Recently we published pip-accel to GitHub and PyPI, in this article we'll tell you why and how we created this project.
Introduction
The pip-accel program is a wrapper for pip, the Python package manager. It accelerates the usage of pip to initialize Python virtual environments given one or more requirements files. It does so by combining the following two approaches:
- Source distribution downloads are cached and used to generate a local index of source distribution archives. If all your dependencies are pinned to absolute versions whose source distribution downloads were previously cached, pip-accel won't need a network connection at all! This is one of the reasons why pip can be so slow: given absolute pinned dependencies available in the download cache it will still scan PyPI (the online Python package index) and distribution websites.

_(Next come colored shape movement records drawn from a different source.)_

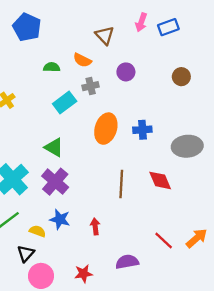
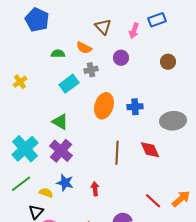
pink arrow: (141, 22) -> (134, 31), moved

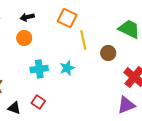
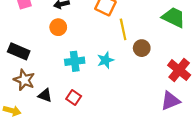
brown circle: (108, 53) -> (142, 48), moved
black triangle: (14, 108) -> (45, 95), moved

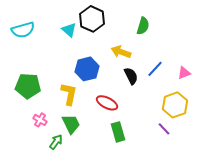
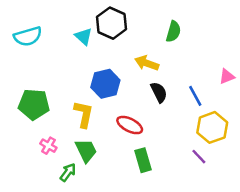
blue line: (155, 69) -> (195, 96), moved, turned -72
pink triangle: (184, 73) -> (227, 76), moved

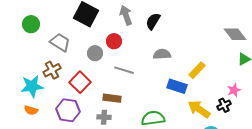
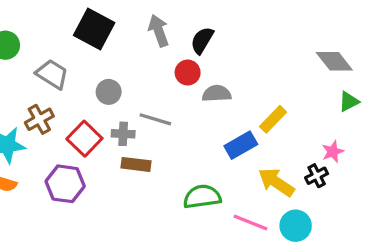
red circle: (114, 41) -> (188, 73), moved
blue rectangle: (177, 86) -> (241, 145), turned -48
gray cross: (104, 117) -> (123, 134), moved

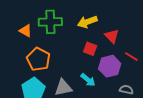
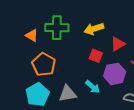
red triangle: (112, 36) -> (118, 44), turned 42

- Binary distributions are used to speed up the process of installing dependencies with binary components (like M2Crypto and LXML). Instead of recompiling these dependencies again for every virtual environment we compile them once and cache the result as a binary *.tar.gz distribution.
In the rest of this article we will discuss why pip-accel was created and dive into the particulars of how it works. At the end we'll also look at some related projects.
At Paylogic we deploy our code bases a lot
Currently we have the following environments where we deploy our code bases:
- Work laptops of the engineers and devops
- Continuous integration server with 10 slaves (we are using Jenkins)
- Stable testing environment (continuously deployed)
- Staging testing environment (managed w/ releases)
- Production servers
In some of these environments (specifically in the continuous integration and stable environments) new code bases can be deployed every few minutes when engineers are publishing new changes or tested changes are being merged into the main repository.
Python deployment strategies
For Python deployments there are two main ways to deploy a project and its dependencies:
- System-wide installation
- Virtual environments (or an equivalent construction, isolated from the system)
At Paylogic we use system-wide installations on production (like) hosts and virtual environments everywhere else. Why don't we use virtual environments on production systems? Virtual environments do have some drawbacks (see below) and we have the luxury of being able to isolate applications on the level of virtual machines instead of Python virtual environments. This additional layer of isolation is worth it for us.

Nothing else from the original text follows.